_PROBLEM DESCRIPTION:_ From the entries, filter out every line that lacks "volume" and copy the rest.

_RECORD SET:_
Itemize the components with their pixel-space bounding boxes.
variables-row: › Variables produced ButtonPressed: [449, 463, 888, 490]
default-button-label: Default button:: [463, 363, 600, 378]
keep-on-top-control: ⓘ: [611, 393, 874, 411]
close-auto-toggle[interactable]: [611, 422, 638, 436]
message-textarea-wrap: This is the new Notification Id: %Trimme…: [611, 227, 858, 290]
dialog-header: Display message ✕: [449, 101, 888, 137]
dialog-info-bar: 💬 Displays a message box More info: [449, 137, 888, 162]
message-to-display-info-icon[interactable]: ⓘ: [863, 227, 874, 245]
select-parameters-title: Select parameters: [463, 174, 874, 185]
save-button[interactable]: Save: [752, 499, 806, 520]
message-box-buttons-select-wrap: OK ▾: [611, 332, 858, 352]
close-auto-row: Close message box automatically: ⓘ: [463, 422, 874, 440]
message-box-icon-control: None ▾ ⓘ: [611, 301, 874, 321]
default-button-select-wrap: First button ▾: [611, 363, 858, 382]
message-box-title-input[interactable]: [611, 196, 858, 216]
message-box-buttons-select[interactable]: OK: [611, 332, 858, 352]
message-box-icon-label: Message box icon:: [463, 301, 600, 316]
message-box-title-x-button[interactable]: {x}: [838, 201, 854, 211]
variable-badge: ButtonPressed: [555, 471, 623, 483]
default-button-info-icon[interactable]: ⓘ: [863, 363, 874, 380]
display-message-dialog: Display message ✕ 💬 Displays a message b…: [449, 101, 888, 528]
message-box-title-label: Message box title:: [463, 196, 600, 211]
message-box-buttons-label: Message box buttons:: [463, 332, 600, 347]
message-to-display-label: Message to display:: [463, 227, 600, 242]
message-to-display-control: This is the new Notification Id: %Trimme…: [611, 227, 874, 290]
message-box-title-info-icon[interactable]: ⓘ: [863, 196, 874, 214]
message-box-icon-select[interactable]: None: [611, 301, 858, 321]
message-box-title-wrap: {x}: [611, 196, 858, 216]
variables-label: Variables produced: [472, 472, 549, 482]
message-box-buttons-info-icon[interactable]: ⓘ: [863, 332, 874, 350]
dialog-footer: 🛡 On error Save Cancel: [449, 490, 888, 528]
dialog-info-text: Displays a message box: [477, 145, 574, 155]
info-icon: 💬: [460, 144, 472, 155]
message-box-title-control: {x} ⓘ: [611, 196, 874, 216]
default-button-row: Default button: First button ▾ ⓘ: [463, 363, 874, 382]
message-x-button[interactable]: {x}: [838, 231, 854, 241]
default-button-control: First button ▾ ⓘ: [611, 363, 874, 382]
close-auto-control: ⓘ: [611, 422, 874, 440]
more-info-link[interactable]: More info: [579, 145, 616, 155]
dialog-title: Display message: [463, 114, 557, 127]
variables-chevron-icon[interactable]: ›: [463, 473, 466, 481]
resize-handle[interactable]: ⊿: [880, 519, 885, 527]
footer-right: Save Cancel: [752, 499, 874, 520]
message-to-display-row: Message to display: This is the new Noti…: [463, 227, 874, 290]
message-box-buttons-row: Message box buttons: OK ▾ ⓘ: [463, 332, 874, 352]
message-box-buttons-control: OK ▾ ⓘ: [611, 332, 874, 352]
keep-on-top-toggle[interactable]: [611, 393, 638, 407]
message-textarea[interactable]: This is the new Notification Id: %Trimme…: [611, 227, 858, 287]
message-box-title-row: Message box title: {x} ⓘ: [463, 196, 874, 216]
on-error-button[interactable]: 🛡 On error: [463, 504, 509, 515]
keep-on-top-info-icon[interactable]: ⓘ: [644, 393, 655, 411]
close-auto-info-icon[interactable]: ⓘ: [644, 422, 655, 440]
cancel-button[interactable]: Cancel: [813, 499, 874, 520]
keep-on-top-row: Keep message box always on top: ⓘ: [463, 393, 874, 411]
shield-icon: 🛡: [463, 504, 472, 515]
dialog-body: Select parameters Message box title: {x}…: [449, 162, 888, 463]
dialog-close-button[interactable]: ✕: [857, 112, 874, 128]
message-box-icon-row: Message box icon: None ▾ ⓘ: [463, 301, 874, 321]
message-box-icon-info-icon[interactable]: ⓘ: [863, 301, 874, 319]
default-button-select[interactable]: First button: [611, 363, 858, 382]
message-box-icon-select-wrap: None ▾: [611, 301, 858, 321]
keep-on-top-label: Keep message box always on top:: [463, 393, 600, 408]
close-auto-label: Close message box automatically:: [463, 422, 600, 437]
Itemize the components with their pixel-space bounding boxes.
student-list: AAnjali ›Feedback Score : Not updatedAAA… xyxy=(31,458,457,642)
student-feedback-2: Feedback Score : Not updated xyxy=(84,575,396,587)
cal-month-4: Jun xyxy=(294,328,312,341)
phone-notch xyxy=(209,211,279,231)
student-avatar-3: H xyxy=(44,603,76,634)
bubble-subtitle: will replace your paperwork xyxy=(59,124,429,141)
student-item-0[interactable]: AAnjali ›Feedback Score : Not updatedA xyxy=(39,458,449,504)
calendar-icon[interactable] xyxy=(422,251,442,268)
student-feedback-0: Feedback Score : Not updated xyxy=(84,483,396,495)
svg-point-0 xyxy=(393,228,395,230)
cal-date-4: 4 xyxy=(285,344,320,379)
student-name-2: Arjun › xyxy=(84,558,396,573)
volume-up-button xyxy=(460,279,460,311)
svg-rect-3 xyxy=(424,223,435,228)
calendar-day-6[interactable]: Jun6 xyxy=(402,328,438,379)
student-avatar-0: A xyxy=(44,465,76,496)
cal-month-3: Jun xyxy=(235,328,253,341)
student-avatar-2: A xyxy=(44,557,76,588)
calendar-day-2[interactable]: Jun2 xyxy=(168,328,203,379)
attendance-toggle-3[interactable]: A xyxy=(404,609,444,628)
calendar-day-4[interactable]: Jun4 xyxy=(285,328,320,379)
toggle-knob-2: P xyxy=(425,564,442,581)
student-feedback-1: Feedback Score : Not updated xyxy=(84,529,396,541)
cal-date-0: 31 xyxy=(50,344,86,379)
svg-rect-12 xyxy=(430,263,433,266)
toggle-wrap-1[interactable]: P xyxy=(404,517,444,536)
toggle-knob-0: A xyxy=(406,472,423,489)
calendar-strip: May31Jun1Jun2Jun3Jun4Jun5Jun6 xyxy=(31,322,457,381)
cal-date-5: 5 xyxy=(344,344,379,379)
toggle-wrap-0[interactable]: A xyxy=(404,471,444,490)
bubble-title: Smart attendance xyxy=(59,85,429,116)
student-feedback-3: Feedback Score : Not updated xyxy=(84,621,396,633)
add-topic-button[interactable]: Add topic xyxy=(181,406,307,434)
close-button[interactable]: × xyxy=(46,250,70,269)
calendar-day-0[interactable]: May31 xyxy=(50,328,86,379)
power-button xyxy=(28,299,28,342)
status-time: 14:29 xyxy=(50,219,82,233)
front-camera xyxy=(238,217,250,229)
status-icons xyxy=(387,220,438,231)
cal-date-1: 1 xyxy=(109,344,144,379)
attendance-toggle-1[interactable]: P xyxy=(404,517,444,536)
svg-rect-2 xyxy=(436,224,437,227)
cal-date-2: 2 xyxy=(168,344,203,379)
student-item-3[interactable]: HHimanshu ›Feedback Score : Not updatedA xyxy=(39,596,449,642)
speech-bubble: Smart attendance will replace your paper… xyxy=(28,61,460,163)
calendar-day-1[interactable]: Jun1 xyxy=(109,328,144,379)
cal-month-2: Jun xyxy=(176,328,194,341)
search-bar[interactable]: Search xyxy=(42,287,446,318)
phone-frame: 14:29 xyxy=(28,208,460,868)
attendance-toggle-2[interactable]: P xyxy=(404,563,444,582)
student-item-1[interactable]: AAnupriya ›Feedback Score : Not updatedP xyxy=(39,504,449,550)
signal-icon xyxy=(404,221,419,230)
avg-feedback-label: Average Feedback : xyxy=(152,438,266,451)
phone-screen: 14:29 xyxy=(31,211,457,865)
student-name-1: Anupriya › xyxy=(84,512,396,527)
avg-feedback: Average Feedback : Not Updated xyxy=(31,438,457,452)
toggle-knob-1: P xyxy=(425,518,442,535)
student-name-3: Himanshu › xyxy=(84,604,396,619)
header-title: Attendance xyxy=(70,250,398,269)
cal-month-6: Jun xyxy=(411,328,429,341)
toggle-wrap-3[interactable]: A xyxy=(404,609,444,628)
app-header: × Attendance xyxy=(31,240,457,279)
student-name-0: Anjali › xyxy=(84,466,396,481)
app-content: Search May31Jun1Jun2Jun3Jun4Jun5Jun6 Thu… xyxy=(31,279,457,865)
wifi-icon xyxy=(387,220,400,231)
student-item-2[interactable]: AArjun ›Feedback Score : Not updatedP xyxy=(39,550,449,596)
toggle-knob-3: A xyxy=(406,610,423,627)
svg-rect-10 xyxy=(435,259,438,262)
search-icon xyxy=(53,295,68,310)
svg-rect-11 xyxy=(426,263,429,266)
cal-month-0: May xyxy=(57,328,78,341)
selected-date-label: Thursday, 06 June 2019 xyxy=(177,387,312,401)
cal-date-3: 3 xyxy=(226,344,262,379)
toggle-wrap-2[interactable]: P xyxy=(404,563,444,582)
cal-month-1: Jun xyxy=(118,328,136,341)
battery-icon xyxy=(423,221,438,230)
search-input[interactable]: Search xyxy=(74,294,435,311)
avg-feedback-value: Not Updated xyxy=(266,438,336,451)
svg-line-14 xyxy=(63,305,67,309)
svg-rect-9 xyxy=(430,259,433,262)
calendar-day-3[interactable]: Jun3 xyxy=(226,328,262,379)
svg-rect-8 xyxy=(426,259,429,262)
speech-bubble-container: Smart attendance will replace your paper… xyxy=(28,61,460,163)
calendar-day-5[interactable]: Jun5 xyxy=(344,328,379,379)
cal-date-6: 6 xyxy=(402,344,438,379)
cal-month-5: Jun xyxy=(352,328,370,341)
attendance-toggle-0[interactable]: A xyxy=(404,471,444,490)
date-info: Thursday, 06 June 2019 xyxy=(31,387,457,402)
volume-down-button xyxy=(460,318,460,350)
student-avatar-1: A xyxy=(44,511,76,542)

_EXPECTED ANSWER:_
volume-up-button xyxy=(460,279,460,311)
volume-down-button xyxy=(460,318,460,350)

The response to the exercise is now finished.